To do
A single figure is the whole answer: the number of lines in the records that contain "Pagkilala".

[Stored data entries]
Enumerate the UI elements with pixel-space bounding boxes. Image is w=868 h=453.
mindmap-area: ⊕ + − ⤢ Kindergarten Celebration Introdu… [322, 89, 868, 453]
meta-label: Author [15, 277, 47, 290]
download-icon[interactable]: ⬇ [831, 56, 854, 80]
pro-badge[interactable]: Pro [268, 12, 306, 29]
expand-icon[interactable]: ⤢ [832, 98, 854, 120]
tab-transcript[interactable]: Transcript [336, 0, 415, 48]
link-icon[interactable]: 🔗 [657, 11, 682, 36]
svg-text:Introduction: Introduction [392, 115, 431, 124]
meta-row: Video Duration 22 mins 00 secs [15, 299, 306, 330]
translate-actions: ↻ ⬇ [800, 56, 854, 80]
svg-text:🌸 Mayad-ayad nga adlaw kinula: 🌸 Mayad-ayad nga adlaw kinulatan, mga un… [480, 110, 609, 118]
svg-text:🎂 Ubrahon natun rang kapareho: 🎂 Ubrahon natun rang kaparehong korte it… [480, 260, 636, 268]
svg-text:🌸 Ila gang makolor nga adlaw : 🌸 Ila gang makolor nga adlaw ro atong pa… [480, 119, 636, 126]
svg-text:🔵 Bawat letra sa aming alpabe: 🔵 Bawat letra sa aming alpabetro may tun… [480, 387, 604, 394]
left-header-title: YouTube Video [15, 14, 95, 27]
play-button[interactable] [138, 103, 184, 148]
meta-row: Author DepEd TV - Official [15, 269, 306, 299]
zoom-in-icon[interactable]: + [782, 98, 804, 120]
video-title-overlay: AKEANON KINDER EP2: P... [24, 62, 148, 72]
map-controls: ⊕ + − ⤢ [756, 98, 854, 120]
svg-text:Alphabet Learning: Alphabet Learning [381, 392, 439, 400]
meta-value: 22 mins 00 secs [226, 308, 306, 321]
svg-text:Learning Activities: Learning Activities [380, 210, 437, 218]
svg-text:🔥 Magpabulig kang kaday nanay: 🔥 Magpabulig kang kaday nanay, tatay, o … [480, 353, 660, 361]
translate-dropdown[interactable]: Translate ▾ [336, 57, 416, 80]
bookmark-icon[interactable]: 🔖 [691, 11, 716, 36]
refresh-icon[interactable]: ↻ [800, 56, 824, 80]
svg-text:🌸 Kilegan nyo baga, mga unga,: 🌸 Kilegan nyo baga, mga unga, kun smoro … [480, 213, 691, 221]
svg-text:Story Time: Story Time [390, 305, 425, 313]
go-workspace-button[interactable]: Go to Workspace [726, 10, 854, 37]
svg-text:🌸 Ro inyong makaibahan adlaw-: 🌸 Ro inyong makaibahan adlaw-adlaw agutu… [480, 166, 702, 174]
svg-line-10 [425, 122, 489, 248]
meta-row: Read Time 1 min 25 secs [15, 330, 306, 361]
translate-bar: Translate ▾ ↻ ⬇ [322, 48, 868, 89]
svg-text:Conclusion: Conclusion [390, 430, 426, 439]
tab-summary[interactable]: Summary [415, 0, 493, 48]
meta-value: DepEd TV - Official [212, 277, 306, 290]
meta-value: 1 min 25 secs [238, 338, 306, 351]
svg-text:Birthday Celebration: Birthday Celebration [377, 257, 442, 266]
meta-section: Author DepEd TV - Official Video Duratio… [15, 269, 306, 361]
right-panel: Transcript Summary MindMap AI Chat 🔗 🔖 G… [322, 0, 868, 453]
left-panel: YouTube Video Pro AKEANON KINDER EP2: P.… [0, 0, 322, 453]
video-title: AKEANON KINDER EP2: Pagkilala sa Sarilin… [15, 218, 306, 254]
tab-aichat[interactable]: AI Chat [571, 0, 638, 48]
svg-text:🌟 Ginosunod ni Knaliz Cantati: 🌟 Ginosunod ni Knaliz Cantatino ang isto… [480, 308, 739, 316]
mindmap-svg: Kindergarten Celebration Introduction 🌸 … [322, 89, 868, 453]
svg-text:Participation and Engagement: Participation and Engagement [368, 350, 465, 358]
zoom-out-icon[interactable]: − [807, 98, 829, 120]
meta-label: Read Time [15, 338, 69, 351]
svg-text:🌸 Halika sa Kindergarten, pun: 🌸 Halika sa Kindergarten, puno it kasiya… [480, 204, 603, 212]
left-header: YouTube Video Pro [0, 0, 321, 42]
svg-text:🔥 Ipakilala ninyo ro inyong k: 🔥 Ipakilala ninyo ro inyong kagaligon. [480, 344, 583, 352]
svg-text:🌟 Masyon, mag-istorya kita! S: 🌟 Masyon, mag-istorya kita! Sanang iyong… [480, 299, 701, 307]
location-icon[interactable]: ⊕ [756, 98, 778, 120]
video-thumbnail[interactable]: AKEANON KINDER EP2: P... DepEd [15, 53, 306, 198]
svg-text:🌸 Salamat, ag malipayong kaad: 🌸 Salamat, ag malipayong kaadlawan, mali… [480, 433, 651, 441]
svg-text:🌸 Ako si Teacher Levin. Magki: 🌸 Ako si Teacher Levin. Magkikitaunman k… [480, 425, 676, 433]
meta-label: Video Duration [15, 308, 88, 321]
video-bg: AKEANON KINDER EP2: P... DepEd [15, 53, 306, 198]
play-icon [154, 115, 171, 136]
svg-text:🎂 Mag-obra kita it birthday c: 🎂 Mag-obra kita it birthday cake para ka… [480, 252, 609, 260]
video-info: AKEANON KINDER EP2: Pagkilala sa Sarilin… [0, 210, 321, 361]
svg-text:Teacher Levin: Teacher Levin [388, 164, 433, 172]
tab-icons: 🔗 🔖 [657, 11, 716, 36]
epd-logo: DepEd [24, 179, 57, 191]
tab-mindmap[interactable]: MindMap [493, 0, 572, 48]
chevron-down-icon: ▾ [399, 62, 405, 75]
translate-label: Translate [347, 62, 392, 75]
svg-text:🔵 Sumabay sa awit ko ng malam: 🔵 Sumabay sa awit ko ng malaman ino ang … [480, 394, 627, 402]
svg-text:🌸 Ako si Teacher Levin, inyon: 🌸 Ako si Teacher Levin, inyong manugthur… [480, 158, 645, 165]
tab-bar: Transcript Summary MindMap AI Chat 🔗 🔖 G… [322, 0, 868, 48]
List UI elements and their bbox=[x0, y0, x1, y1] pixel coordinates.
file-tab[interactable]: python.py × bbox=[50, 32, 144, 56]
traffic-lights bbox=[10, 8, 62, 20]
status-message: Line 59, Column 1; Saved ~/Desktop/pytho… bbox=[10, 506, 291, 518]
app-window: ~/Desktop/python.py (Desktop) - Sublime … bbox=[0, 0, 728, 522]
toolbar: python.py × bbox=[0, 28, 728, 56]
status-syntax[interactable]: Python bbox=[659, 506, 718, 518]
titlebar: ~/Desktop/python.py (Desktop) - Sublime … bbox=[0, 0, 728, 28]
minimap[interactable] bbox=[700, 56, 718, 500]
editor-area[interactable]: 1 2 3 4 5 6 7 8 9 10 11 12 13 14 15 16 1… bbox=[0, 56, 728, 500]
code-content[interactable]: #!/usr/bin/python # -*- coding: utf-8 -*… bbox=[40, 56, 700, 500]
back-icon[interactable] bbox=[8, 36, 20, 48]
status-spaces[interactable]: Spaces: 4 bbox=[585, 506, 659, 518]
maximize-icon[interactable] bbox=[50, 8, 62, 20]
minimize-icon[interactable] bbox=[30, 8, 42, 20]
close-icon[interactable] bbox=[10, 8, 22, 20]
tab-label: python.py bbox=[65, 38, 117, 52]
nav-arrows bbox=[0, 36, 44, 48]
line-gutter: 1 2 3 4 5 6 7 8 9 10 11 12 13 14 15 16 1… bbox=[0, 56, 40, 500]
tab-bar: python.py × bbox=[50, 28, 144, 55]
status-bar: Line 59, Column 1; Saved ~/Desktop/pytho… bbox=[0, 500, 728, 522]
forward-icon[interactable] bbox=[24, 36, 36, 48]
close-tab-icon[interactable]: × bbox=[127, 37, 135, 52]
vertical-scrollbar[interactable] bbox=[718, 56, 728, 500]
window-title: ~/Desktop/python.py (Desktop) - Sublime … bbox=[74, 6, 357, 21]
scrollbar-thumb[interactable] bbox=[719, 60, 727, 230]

Exercise output
2